I expect GDP of India between 8.5 to 9 % in compare to the GDP rate of 9.5% announced by IMF. Reason behind is food inflation of India and many others like international crude oil prices ($78.57 per barrel on 21st July 2010). According to the new ruling of Indian govt. of control free fuel prices in India, prices of petrol and diesel may increase in Aug 10. Other raw material cost is also increasing for industries. Current example is increase price of lakhtakiya car Nano, now Nano is not lakhtakiya its new prices are hiked 4% for earlier price. Food inflation of India on July 10, 2010 was 16.48%.

 

India’s farm sector is likely to grow by 3 – 3.5 per cent annually during the 11th Five – Year Plan ending 2011 – 12. In current fiscal year, we may get improved growth rate of agriculture 4.5% (according to the Prime minister’s Economic Advisory Council). But this growth rate is very low in compare to the industrial and other growth rates; those are expected to rise in 2 digits.

 

These are some bad factors about Indian economy; those are going to affect both common man and as well as to industries also. Because of the above mentioned reasons manufacturing cost for the firms will increase, which will ultimately decrease buying power of consumer.

 

We also have some good figures to smile. These figures supports high growth rate of India like industrial growth rate in two digits from more than half year (11.5% in May 2010). Indian exports remained robust with a 30.4 per cent annual growth in June 2010 at $17.75 billion. These increasing figures will help India to grow on GDP more than 8.5%.

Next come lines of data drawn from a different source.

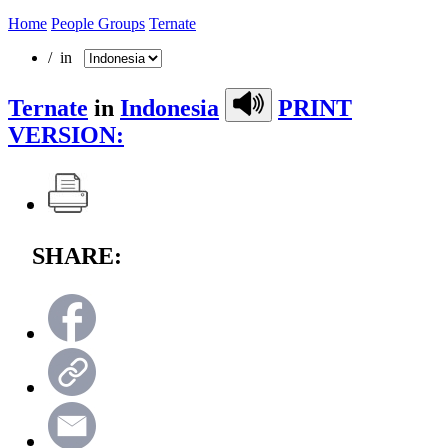
Home
People Groups
Ternate
/ in
Ternate
in
Indonesia
PRINT
VERSION:
SHARE:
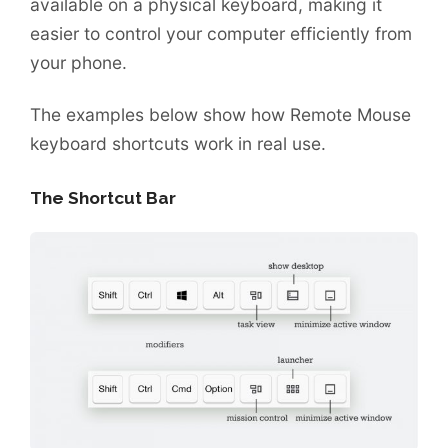
available on a physical keyboard, making it
easier to control your computer efficiently from
your phone.
The examples below show how Remote Mouse
keyboard shortcuts work in real use.
The Shortcut Bar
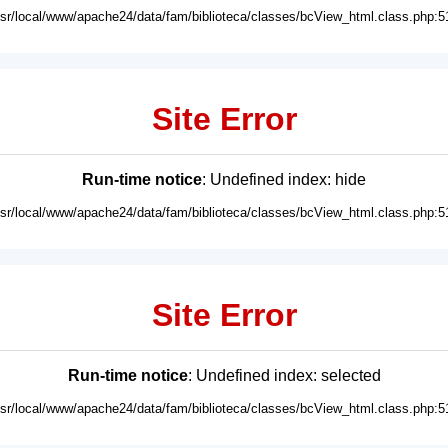
usr/local/www/apache24/data/fam/biblioteca/classes/bcView_html.class.php:5
Site Error
Run-time notice
: Undefined index: hide
usr/local/www/apache24/data/fam/biblioteca/classes/bcView_html.class.php:5
Site Error
Run-time notice
: Undefined index: selected
usr/local/www/apache24/data/fam/biblioteca/classes/bcView_html.class.php:5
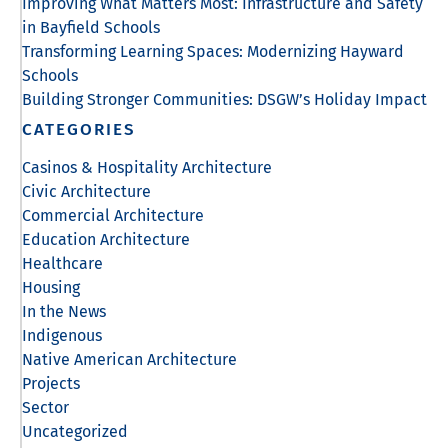
Improving What Matters Most: Infrastructure and Safety
in Bayfield Schools
Transforming Learning Spaces: Modernizing Hayward
Schools
Building Stronger Communities: DSGW’s Holiday Impact
CATEGORIES
Casinos & Hospitality Architecture
Civic Architecture
Commercial Architecture
Education Architecture
Healthcare
Housing
In the News
Indigenous
Native American Architecture
Projects
Sector
Uncategorized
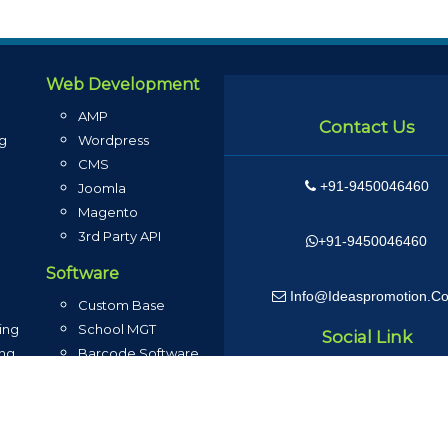
Web Development
AMP
Contact Us
ng
Wordpress
CMS
+91-9450046460
g
Joomla
Magento
3rd Party API
+91-9450046460
Software
Info@ideaspromotion.c
Custom Base
ing
School MGT
Social Link
ing
Barcode Software
g
Inventory MGT
g
Loyalty Program
ng
Sales ERP Software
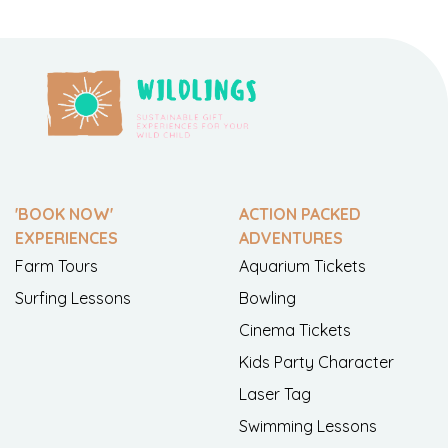
'BOOK NOW'
ACTION PACKED
EXPERIENCES
ADVENTURES
Farm Tours
Aquarium Tickets
Surfing Lessons
Bowling
Cinema Tickets
Kids Party Character
Laser Tag
Swimming Lessons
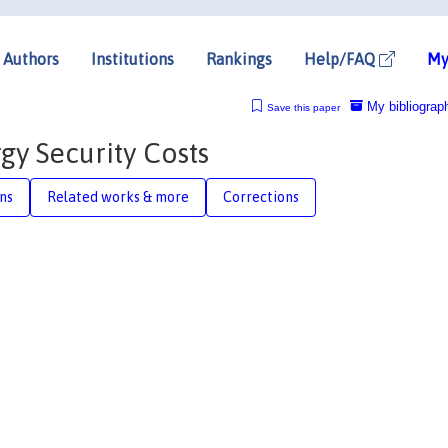
Authors
Institutions
Rankings
Help/FAQ
My
My bibliograp
Save this paper
gy Security Costs
ons
Related works & more
Corrections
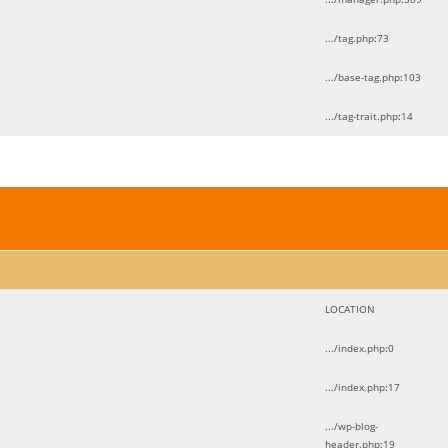
.../tag.php
:
73
.../base-tag.php
:
103
.../tag-trait.php
:
14
LOCATION
.../index.php
:
0
.../index.php
:
17
.../wp-blog-
header.php
:
19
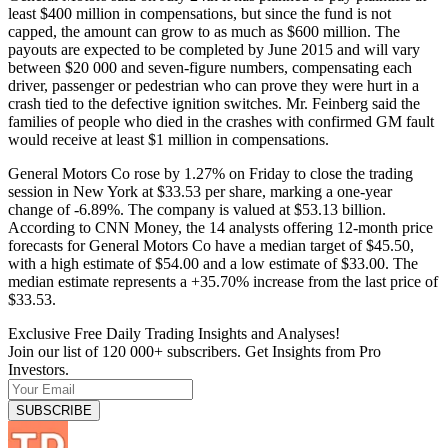
least $400 million in compensations, but since the fund is not
capped, the amount can grow to as much as $600 million. The
payouts are expected to be completed by June 2015 and will vary
between $20 000 and seven-figure numbers, compensating each
driver, passenger or pedestrian who can prove they were hurt in a
crash tied to the defective ignition switches. Mr. Feinberg said the
families of people who died in the crashes with confirmed GM fault
would receive at least $1 million in compensations.
General Motors Co rose by 1.27% on Friday to close the trading
session in New York at $33.53 per share, marking a one-year
change of -6.89%. The company is valued at $53.13 billion.
According to CNN Money, the 14 analysts offering 12-month price
forecasts for General Motors Co have a median target of $45.50,
with a high estimate of $54.00 and a low estimate of $33.00. The
median estimate represents a +35.70% increase from the last price of
$33.53.
Exclusive Free Daily Trading Insights and Analyses!
Join our list of 120 000+ subscribers. Get Insights from Pro
Investors.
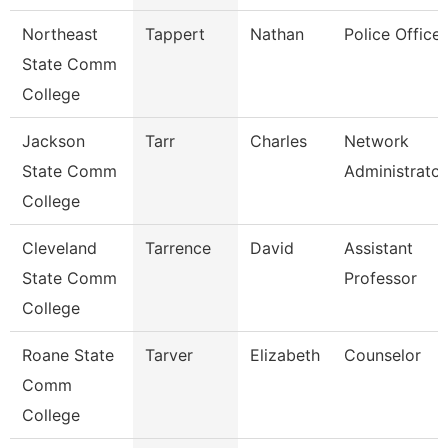
Northeast
Tappert
Nathan
Police Officer
State Comm
College
Jackson
Tarr
Charles
Network
State Comm
Administrator
College
Cleveland
Tarrence
David
Assistant
State Comm
Professor
College
Roane State
Tarver
Elizabeth
Counselor
Comm
College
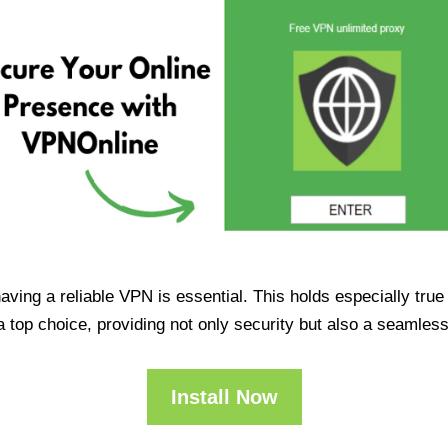
having a reliable VPN is essential. This holds especially tr
op choice, providing not only security but also a seamles
Install Now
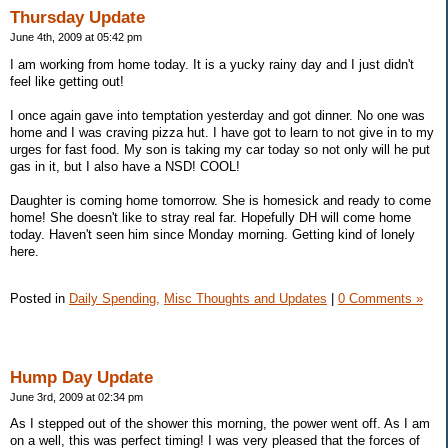
Thursday Update
June 4th, 2009 at 05:42 pm
I am working from home today. It is a yucky rainy day and I just didn't
feel like getting out!
I once again gave into temptation yesterday and got dinner. No one was
home and I was craving pizza hut. I have got to learn to not give in to my
urges for fast food. My son is taking my car today so not only will he put
gas in it, but I also have a NSD! COOL!
Daughter is coming home tomorrow. She is homesick and ready to come
home! She doesn't like to stray real far. Hopefully DH will come home
today. Haven't seen him since Monday morning. Getting kind of lonely
here.
Posted in
Daily Spending,
Misc Thoughts and Updates
|
0 Comments »
Hump Day Update
June 3rd, 2009 at 02:34 pm
As I stepped out of the shower this morning, the power went off. As I am
on a well, this was perfect timing! I was very pleased that the forces of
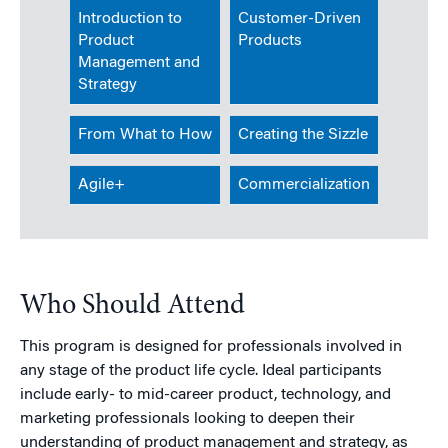
Introduction to
Customer-Driven
Product
Products
Management and
Strategy
From What to How
Creating the Sizzle
Agile+
Commercialization
Who Should Attend
This program is designed for professionals involved in
any stage of the product life cycle. Ideal participants
include early- to mid-career product, technology, and
marketing professionals looking to deepen their
understanding of product management and strategy, as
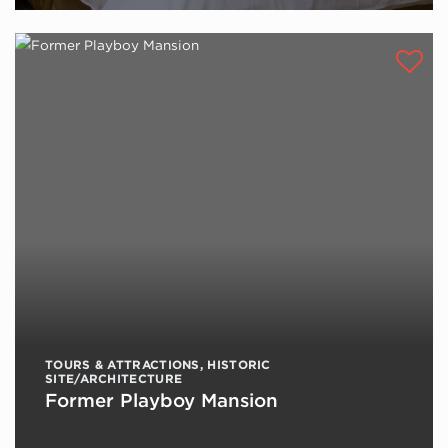
TOURS & ATTRACTIONS
,
HISTORIC
SITE/ARCHITECTURE
Former Playboy Mansion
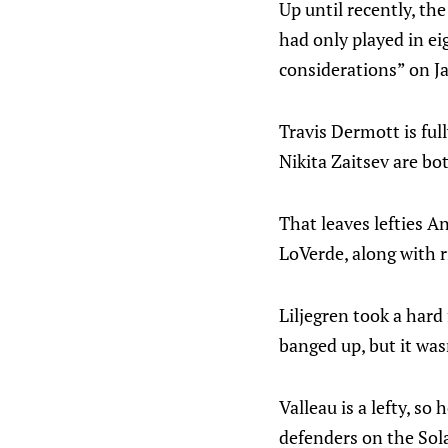
Up until recently, th
had only played in ei
considerations” on J
Travis Dermott is full
Nikita Zaitsev are bo
That leaves lefties A
LoVerde, along with r
Liljegren took a hard
banged up, but it was
Valleau is a lefty, s
defenders on the Sola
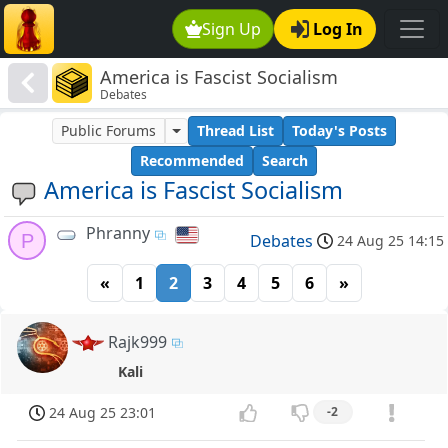
Sign Up
Log In
America is Fascist Socialism
Debates
Public Forums
Thread List
Today's Posts
Recommended
Search
America is Fascist Socialism
Phranny
P
Debates
24 Aug 25 14:15
«
1
2
3
4
5
6
»
Rajk999
Kali
24 Aug 25 23:01
-2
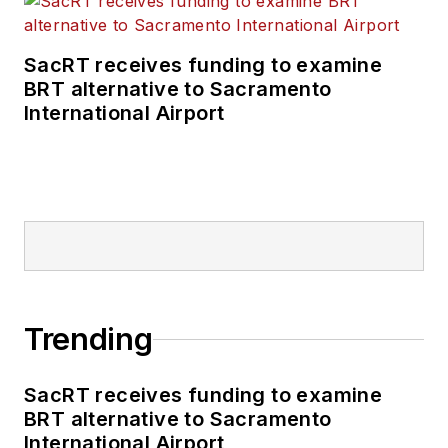
transportation
business-to-business
SacRT receives funding to examine
publications including
BRT alternative to Sacramento
as editor-in-chief and
International Airport
editorial director of
Mass Transit from
2018-2024. She has
been recognized for
editorial excellence
through her individual
work, as well as for
collaborative
Trending
content.
SacRT receives funding to examine
She is an active
BRT alternative to Sacramento
member of the
International Airport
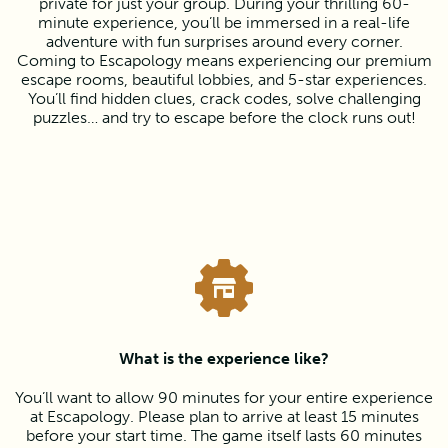
private for just your group. During your thrilling 60-
minute experience, you’ll be immersed in a real-life
adventure with fun surprises around every corner.
Coming to Escapology means experiencing our premium
escape rooms, beautiful lobbies, and 5-star experiences.
You’ll find hidden clues, crack codes, solve challenging
puzzles… and try to escape before the clock runs out!
What is the experience like?
You’ll want to allow 90 minutes for your entire experience
at Escapology. Please plan to arrive at least 15 minutes
before your start time. The game itself lasts 60 minutes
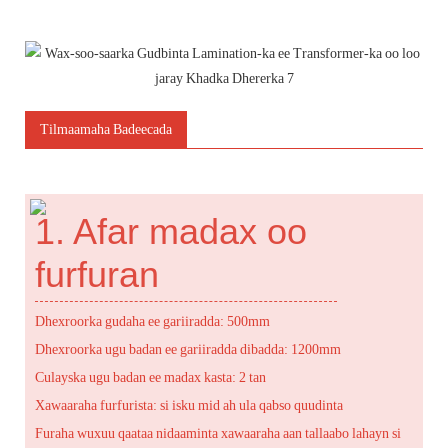
Tilmaamaha Badeecada
1. Afar madax oo
furfuran
Dhexroorka gudaha ee gariiradda: 500mm
Dhexroorka ugu badan ee gariiradda dibadda: 1200mm
Culayska ugu badan ee madax kasta: 2 tan
Xawaaraha furfurista: si isku mid ah ula qabso quudinta
Furaha wuxuu qaataa nidaaminta xawaaraha aan tallaabo lahayn si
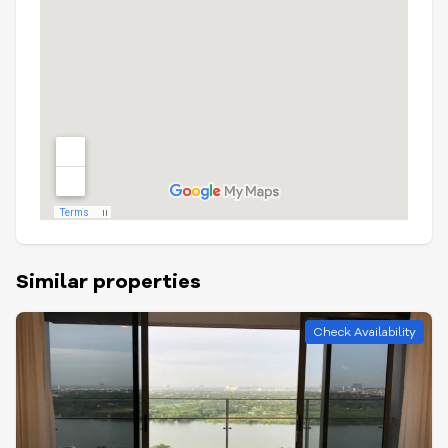
Similar properties
Check Availability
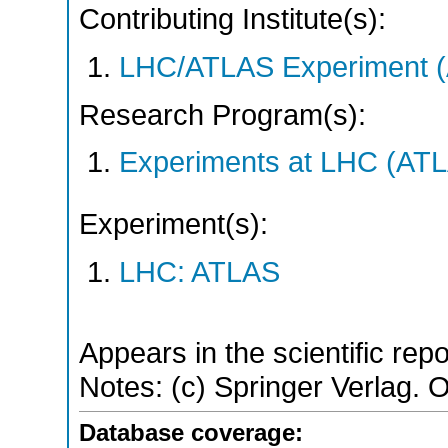
Contributing Institute(s):
LHC/ATLAS Experiment 
Research Program(s):
Experiments at LHC (AT
Experiment(s):
LHC: ATLAS
Appears in the scientific rep
Notes: (c) Springer Verlag.
Database coverage:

According to RBI’s current report, service sector of India would get growth of 9.1 percent. Now days services are also important part of products also and we have lot of scope into core service sector. So these both points give us good sign of growth.

 

In fiscal year 2008 – 09, when world faces very big economical crises, we got Financial Direct Investment (FDI) of $27.30 billion. This figure is expected to increase till $30 billion this year. Both the figures are showing good sign for Economy of India.

 

It is also expected that we may get GDP of 10% in next fiscal year. This is supported by fast growth rate of India by IMF and also fast recovery of rest world from economical crises. This is also necessary to consider that world economy is expected to grow with less than 5% GDP.

 

In census 2001 urban population of India was 28.61 crore in compare to the total population of India 102.87 crore, it means still most of the population of India is living in rural area, this area is still undeveloped. So if it is possible to achieve this target of 8.5% GDP, then also most of the Indian are so far from development. This GDP figure is actually growth rate of rich people. This will increase gap between poor and rich people of India.

 

I can understand the problem of RBI on monetary policy of India. RBI again raise repo rate by 25 bps and reverse repo rate by 50 bps to decrease inflation. But according to me these steps will not work for common man. These steps will cause of increasing loan rates for common men and may be for corporate also. Already industries are in fear of less demand, reason behind is common men is having disposable income in its hand and where as because of increased manufacturing and transportation cost industries are bound to increase prices or decrease quantity in same price.

 

New base rate policy of banks in India according to the guidelines of RBI already reduced low interest rate loans. So except improving export rate (expected to rise 18.6%) there are no good sign from domestic market.